Problem to work on: What I need is an exact repeat of the lines from the one with "шары Демогоргон Очень странные дела" through the end of the listing below. Leave out every picture.

Segment Start: Extracted data

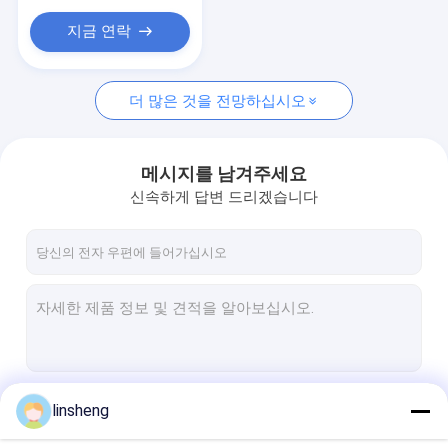
지금 연락
더 많은 것을 전망하십시오
메시지를 남겨주세요
신속하게 답변 드리겠습니다
계속하다
linsheng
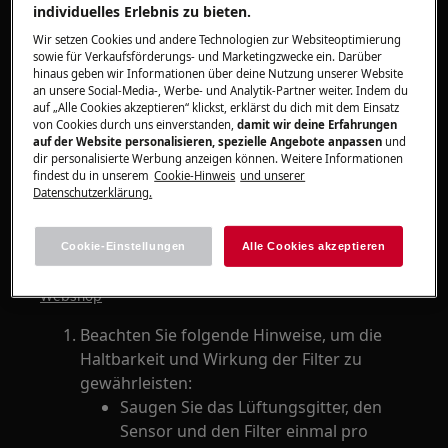
Lösung
individuelles Erlebnis zu bieten.
Wir setzen Cookies und andere Technologien zur Websiteoptimierung
Der Luftreiniger kann auch
sowie für Verkaufsförderungs- und Marketingzwecke ein. Darüber
Mikroorganismen wie Schimmel- und
hinaus geben wir Informationen über deine Nutzung unserer Website
an unsere Social-Media-, Werbe- und Analytik-Partner weiter. Indem du
Pilzsporen, Viren und Bakterien entfernen,
auf „Alle Cookies akzeptieren“ klickst, erklärst du dich mit dem Einsatz
wenn der Filter Care360 eingesetzt und
von Cookies durch uns einverstanden,
damit wir deine Erfahrungen
sachgemäß gepflegt wird.
auf der Website personalisieren, spezielle Angebote anpassen
und
dir personalisierte Werbung anzeigen können. Weitere Informationen
Den können Sie über unseren
findest du in unserem
Cookie-Hinweis
und unserer
beziehen.
Datenschutzerklärung.
Cookie-Einstellungen
Alle Cookies akzeptieren
Filter Care360
Webshop
Beachten Sie folgende Hinweise, um die
Haltbarkeit und Wirkung der Filter zu
gewährleisten:
Saugen Sie das Lüftungsgitter, den
Sensor und den Filter einmal pro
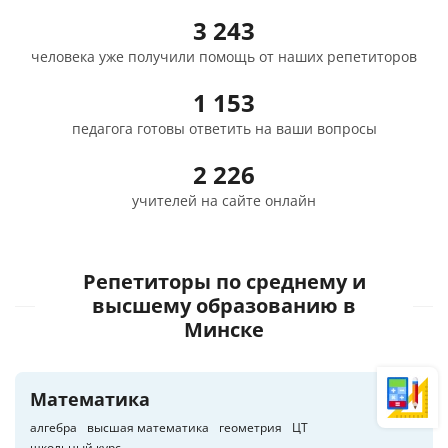
3 243
человека уже получили помощь от наших репетиторов
1 153
педагога готовы ответить на ваши вопросы
2 226
учителей на сайте онлайн
Репетиторы по среднему и
высшему образованию
в
Минске
Математика
алгебра
высшая математика
геометрия
ЦТ
школьный курс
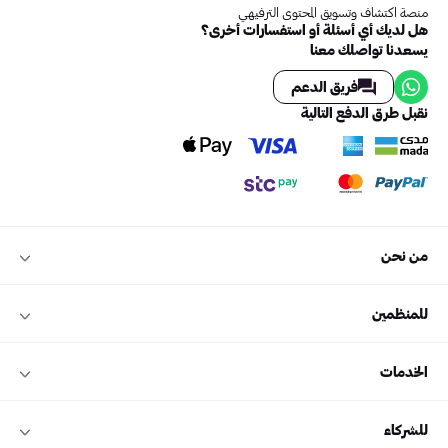
منصة اكتشاف وتسويق المحتوى الترفيهي
هل لديك أي أسئلة أو استفسارات أخرى؟
يسعدنا تواصلك معنا
فريق الدعم
نقبل طرق الدفع التالية
من نحن
للمنظمين
الخدمات
للشركاء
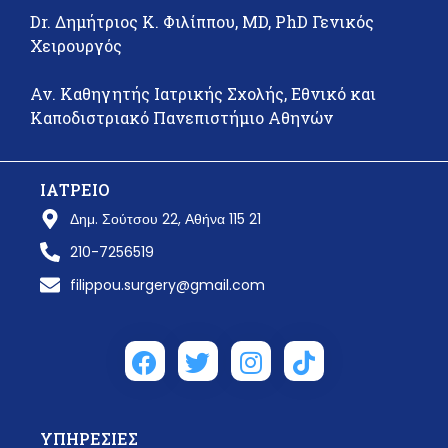
Dr. Δημήτριος Κ. Φιλίππου, MD, PhD Γενικός
Χειρουργός
Αν. Καθηγητής Ιατρικής Σχολής, Εθνικό και
Καποδιστριακό Πανεπιστήμιο Αθηνών
ΙΑΤΡΕΙΟ
Δημ. Σούτσου 22, Αθήνα 115 21
210-7256519
filippou.surgery@gmail.com
ΥΠΗΡΕΣΙΕΣ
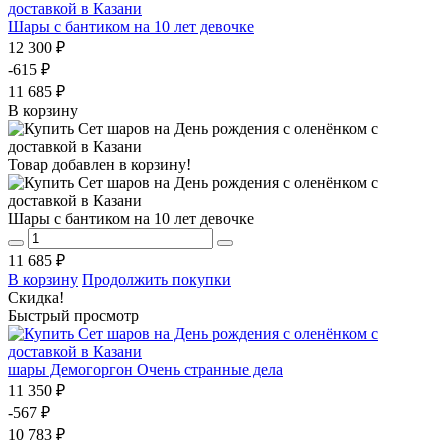
Шары с бантиком на 10 лет девочке
12 300 ₽
-615 ₽
11 685 ₽
В корзину
Товар добавлен в корзину!
Шары с бантиком на 10 лет девочке
11 685 ₽
В корзину
Продолжить покупки
Скидка!
Быстрый просмотр
шары Демогоргон Очень странные дела
11 350 ₽
-567 ₽
10 783 ₽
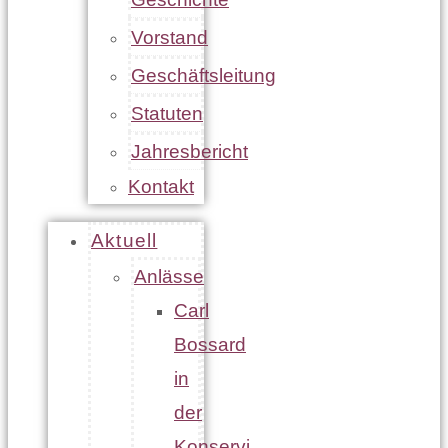
Vorstand
Geschäftsleitung
Statuten
Jahresbericht
Kontakt
Aktuell
Anlässe
Carl
Bossard
in
der
Konservi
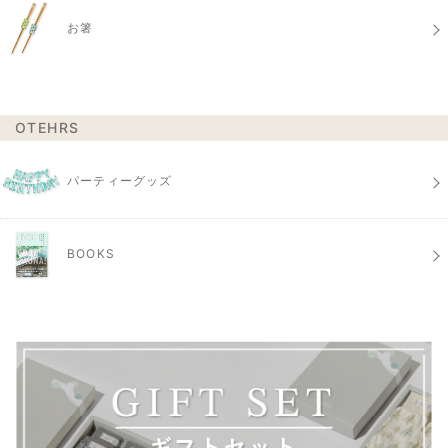
お箸
OTEHRS
パーティーグッズ
BOOKS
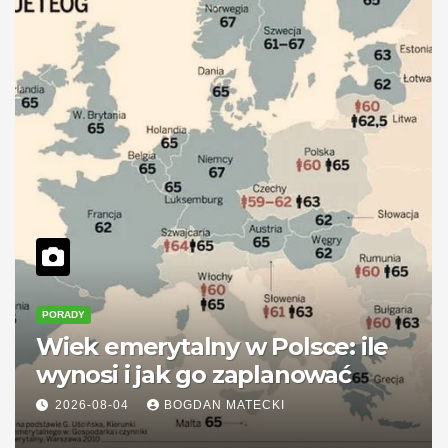
PORADY
Wiek emerytalny w Polsce: ile
wynosi i jak go zaplanować
2026-08-04
BOGDAN MATECKI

Segment End: Extracted data

Response to the exercise:
шары Демогоргон Очень странные дела
11 350 ₽
-567 ₽
10 783 ₽
Vorstand
Geschäftsleitung
Statuten
Jahresbericht
Kontakt
Aktuell
Anlässe
Carl
Bossard
in
der
Konservi
お箸
OTEHRS
パーティーグッズ
BOOKS
PORADY
Wiek emerytalny w Polsce: ile
wynosi i jak go zaplanować
2026-08-04
BOGDAN MATECKI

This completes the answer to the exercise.